The pending lawsuit of Velazquez requires the Missouri Supreme Court to address head-on the separation-of-powers issues that it has created by its holding in Watts. At issue in Velazquez is Mo. Rev. Stat. §§1.010.2 and 538.210. The former statute explicitly abolishes the common law claim of negligence/malpractice against health care providers, while the later statute promulgates a statutory cause of action against health care providers, with a cap on noneconomic damages of $400,000. See §538.210.11. In other words, the Missouri General Assembly has called the Missouri Supreme Court’s bluff: if, in fact, the General Assembly has the authority to set statutory caps on statutory causes of action, and if, in fact, the General Assembly has the plenary power to abolish or modify statutory causes of action, then surely it must have the power to abolish a common law cause of action and replace it with a statutory cause of action that imposes caps on the recovery of noneconomic damages.

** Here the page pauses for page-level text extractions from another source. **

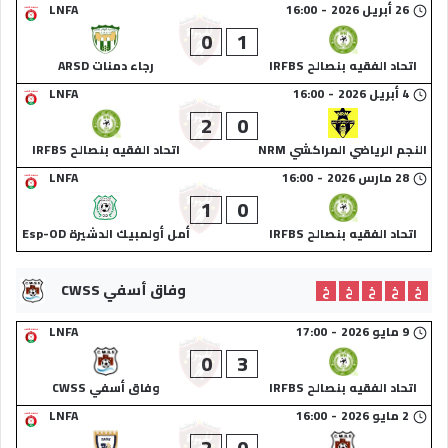
26 أبريل 2026
-
16:00
LNFA
0
1
اتحاد الفقيه بنصالح IRFBS
رجاء دمنات ARSD
4 أبريل 2026
-
16:00
LNFA
2
0
النجم الرياضي المراكشي NRM
اتحاد الفقيه بنصالح IRFBS
28 مارس 2026
-
16:00
LNFA
1
0
اتحاد الفقيه بنصالح IRFBS
أمل أولمبيك الدشيرة Esp-OD
وفاق أسفي CWSS
خ
خ
خ
خ
خ
9 مايو 2026
-
17:00
LNFA
0
3
اتحاد الفقيه بنصالح IRFBS
وفاق أسفي CWSS
2 مايو 2026
-
16:00
LNFA
2
0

If the Missouri Supreme Court strikes down §§1.010.2 and 538.210 on the ground that they somehow violate one’s right to a jury trial, it will have disastrous consequences that go far beyond tort reform. Among other things, it will mean that the state legislature lacked authority to promulgate workers’ compensation statutes nearly a century ago. After all, those statutes abolished common law negligence actions that employees had against their employers and replaced them with a no-fault statutory scheme. If the Missouri General Assembly lacked authority to abolish a common law cause of action against a healthcare provider and replace it with a statutory scheme containing caps on noneconomic damages, then it necessarily lacked authority to abolish common law negligence actions by employees against employers and replace them with a no-fault statutory compensation scheme.

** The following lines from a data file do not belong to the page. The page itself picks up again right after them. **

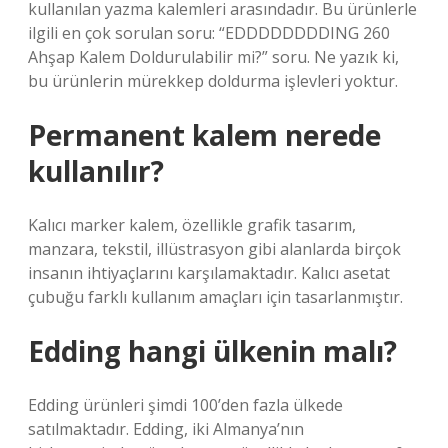
kullanılan yazma kalemleri arasındadır. Bu ürünlerle
ilgili en çok sorulan soru: “EDDDDDDDDING 260
Ahşap Kalem Doldurulabilir mi?” soru. Ne yazık ki,
bu ürünlerin mürekkep doldurma işlevleri yoktur.
Permanent kalem nerede
kullanılır?
Kalıcı marker kalem, özellikle grafik tasarım,
manzara, tekstil, illüstrasyon gibi alanlarda birçok
insanın ihtiyaçlarını karşılamaktadır. Kalıcı asetat
çubuğu farklı kullanım amaçları için tasarlanmıştır.
Edding hangi ülkenin malı?
Edding ürünleri şimdi 100’den fazla ülkede
satılmaktadır. Edding, iki Almanya’nın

It remains to be seen how the Missouri Supreme Court will rule in Velazquez. Nevertheless, one has reason to be cautiously optimistic that the Missouri Supreme Court will uphold the statutory caps on noneconomic damages, thus putting an end to the dubious notion that such caps violate one’s right to a jury trial and allowing tort reform to take effect in the Show-Me State.

Note

  1. Specifically, the supreme courts of Washington, Alabama, Georgia, Missouri, Kansas, and South Dakota. See Sofie v. Fireboard Corp., 771 P.2d 711, 721-22 (Wash. 1989); Moore v. Mobile Infirmary Ass’n., 592 So.2d 156, 159-65 (Ala. 1991); Atlanta Oculoplastic Surgery, P.C. v. Nestlehutt, 691 S.E.2d 218, 221-24 (Ga. 2010); Watts v. Lester E. Cox Med. Ctrs., 376 S.W.3d 633, 640-41 (Mo. 2012); Hillburn v. Enerpipe Ltd., 442 P.3d 509, 514-16 (Kan. 2019), Knowles v. U.S., 544 N.W.2d 183, 186-88 (S.D. 1996), superseded by statute on other grounds as noted in Millea v. Erickson, 849 N.W.2d 272, 276 (S.D. 2014).